Mario Kupnik (SM'09) received the Ph.D. degree from the University of Leoben, Leoben, Austria, in 2004, and the Diplom Ingenieur degree from Graz University of Technology, Graz, Austria, in 2000.

He is currently a Senior Research Scientist in electrical engineering at the Edward L. Ginzton Laboratory, Stanford University, Stanford, CA. From summer 1999 to October 2000, he worked as an Analog Design Engineer at Infineon Technologies AG, Graz, on the design of ferroelectric memories and contactless smart card systems. His present research interests include the design, modeling, fabrication, and application of micromachined sensors and actuators, with a main focus on capacitive micromachined ultrasonic transducers mainly for air-coupled applications, including high gas temperatures.
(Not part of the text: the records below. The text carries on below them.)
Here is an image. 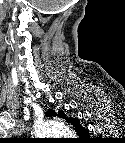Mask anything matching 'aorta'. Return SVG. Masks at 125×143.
Masks as SVG:
<instances>
[{
	"instance_id": "obj_1",
	"label": "aorta",
	"mask_w": 125,
	"mask_h": 143,
	"mask_svg": "<svg viewBox=\"0 0 125 143\" xmlns=\"http://www.w3.org/2000/svg\"><path fill=\"white\" fill-rule=\"evenodd\" d=\"M34 133L36 136L71 135L69 128L62 122L58 121H40L35 124Z\"/></svg>"
}]
</instances>
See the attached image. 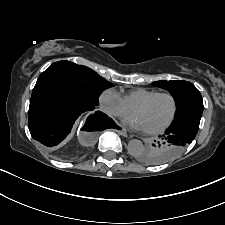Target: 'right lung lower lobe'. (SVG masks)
Segmentation results:
<instances>
[{
    "label": "right lung lower lobe",
    "instance_id": "right-lung-lower-lobe-1",
    "mask_svg": "<svg viewBox=\"0 0 225 225\" xmlns=\"http://www.w3.org/2000/svg\"><path fill=\"white\" fill-rule=\"evenodd\" d=\"M98 105V104H97ZM96 104L70 80L55 74H41L32 90L28 127L33 139L54 150L69 135L77 118L94 110ZM88 130H104L115 123L97 111L89 117ZM85 126V127H86Z\"/></svg>",
    "mask_w": 225,
    "mask_h": 225
}]
</instances>
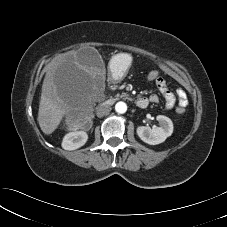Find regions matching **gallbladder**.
I'll return each instance as SVG.
<instances>
[{
  "label": "gallbladder",
  "instance_id": "bac80fb5",
  "mask_svg": "<svg viewBox=\"0 0 227 227\" xmlns=\"http://www.w3.org/2000/svg\"><path fill=\"white\" fill-rule=\"evenodd\" d=\"M78 58L84 66L94 68L95 72L98 74L103 73L105 70L101 56L94 48H84L80 50L78 52Z\"/></svg>",
  "mask_w": 227,
  "mask_h": 227
}]
</instances>
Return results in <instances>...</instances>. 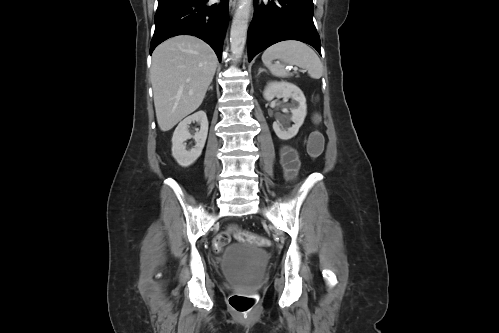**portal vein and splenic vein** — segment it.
I'll use <instances>...</instances> for the list:
<instances>
[{
	"instance_id": "portal-vein-and-splenic-vein-1",
	"label": "portal vein and splenic vein",
	"mask_w": 499,
	"mask_h": 333,
	"mask_svg": "<svg viewBox=\"0 0 499 333\" xmlns=\"http://www.w3.org/2000/svg\"><path fill=\"white\" fill-rule=\"evenodd\" d=\"M292 68H293L292 66H288V67H287V69H289V70H291ZM293 69H294V70H298V68H297V67H294Z\"/></svg>"
}]
</instances>
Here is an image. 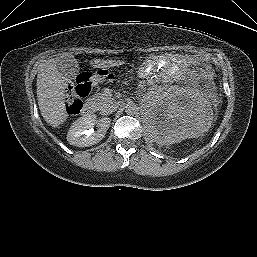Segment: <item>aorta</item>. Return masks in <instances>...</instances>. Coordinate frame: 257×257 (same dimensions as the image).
Segmentation results:
<instances>
[{
	"label": "aorta",
	"mask_w": 257,
	"mask_h": 257,
	"mask_svg": "<svg viewBox=\"0 0 257 257\" xmlns=\"http://www.w3.org/2000/svg\"><path fill=\"white\" fill-rule=\"evenodd\" d=\"M125 112L128 115L136 114L138 112V106L133 102H129L125 106Z\"/></svg>",
	"instance_id": "obj_1"
}]
</instances>
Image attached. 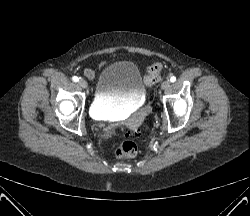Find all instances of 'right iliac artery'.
Here are the masks:
<instances>
[{"label": "right iliac artery", "mask_w": 250, "mask_h": 216, "mask_svg": "<svg viewBox=\"0 0 250 216\" xmlns=\"http://www.w3.org/2000/svg\"><path fill=\"white\" fill-rule=\"evenodd\" d=\"M72 80H73L74 82H78V81H79V78H78L77 76H73V77H72Z\"/></svg>", "instance_id": "1"}]
</instances>
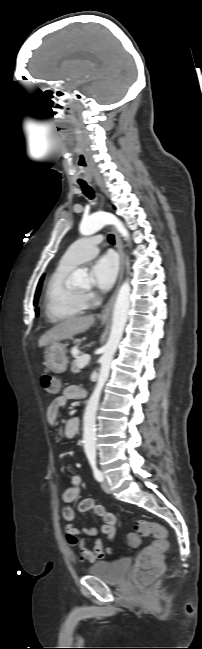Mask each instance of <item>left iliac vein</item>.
Listing matches in <instances>:
<instances>
[{
  "label": "left iliac vein",
  "instance_id": "4c4485c4",
  "mask_svg": "<svg viewBox=\"0 0 202 649\" xmlns=\"http://www.w3.org/2000/svg\"><path fill=\"white\" fill-rule=\"evenodd\" d=\"M101 487H102V489H103V491H104L105 493H107V494H110V493H111L110 485H109V483H108L107 481H103V482L101 483Z\"/></svg>",
  "mask_w": 202,
  "mask_h": 649
}]
</instances>
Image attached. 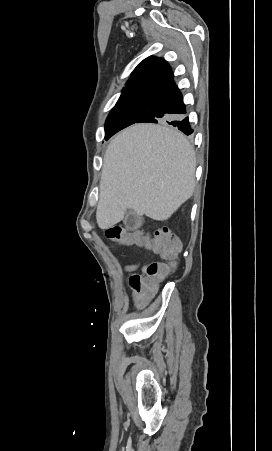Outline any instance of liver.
Instances as JSON below:
<instances>
[{
    "instance_id": "liver-1",
    "label": "liver",
    "mask_w": 272,
    "mask_h": 451,
    "mask_svg": "<svg viewBox=\"0 0 272 451\" xmlns=\"http://www.w3.org/2000/svg\"><path fill=\"white\" fill-rule=\"evenodd\" d=\"M196 156L178 130L135 124L112 138L104 156L97 224L114 226L126 210L168 220L195 188Z\"/></svg>"
}]
</instances>
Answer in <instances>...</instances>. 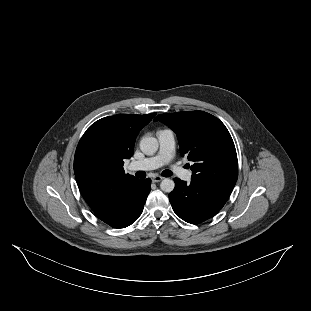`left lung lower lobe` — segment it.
I'll return each mask as SVG.
<instances>
[{
    "label": "left lung lower lobe",
    "mask_w": 311,
    "mask_h": 311,
    "mask_svg": "<svg viewBox=\"0 0 311 311\" xmlns=\"http://www.w3.org/2000/svg\"><path fill=\"white\" fill-rule=\"evenodd\" d=\"M175 189L169 194L174 212L184 221L199 224L224 206L233 187L191 180L190 184L174 178Z\"/></svg>",
    "instance_id": "0a47b994"
}]
</instances>
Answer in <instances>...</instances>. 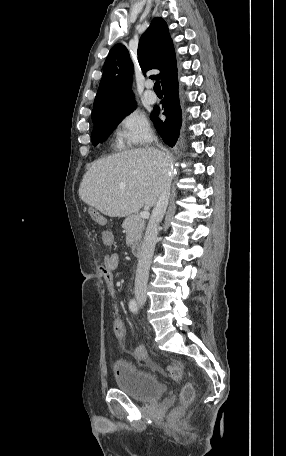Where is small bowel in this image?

Examples are transit-time gas flowmeters for hot and pulsating gases, ultrasonic nondestructive evaluation using noncontact ultrasound, nonlinear acoustics, and bio/chemical gas sensing applications (electronic nose).

Dr. Kupnik serves on the Technical Program Committee of the IEEE Ultrasonics Symposium.

Butrus (Pierre) Thomas Khuri-Yakub (F'95) received the B.S. degree from the American University of Beirut, Beirut, Lebanon, the M.S. degree from Dartmouth College, Hanover, NH, and the Ph.D. degree from Stanford University, Stanford, CA, all in electrical engineering.

He is a Professor of electrical engineering at Stanford University. His current research interests include medical ultrasound imaging and therapy, chemical/biological sensors, micromachined ultrasonic transducers, and ultrasonic fluid ejectors. He has authored over 500 publications and has been principal inventor or coinventor of 88 U.S. and international-issued patents.

Dr. Khuri-Yakub was awarded the Medal of the City of Bordeaux in 1983 for his contributions to nondestructive evaluation, the Distinguished Advisor Award of the School of Engineering of Stanford University in 1987, the Distinguished Lecturer Award of the IEEE Ultrasonics, Ferroelectrics, and Frequency Control Society in 1999, a Stanford University Outstanding Inventor Award in 2004, and a Distinguished Alumnus Award of the School of Engineering of the American University of Beirut in 2005.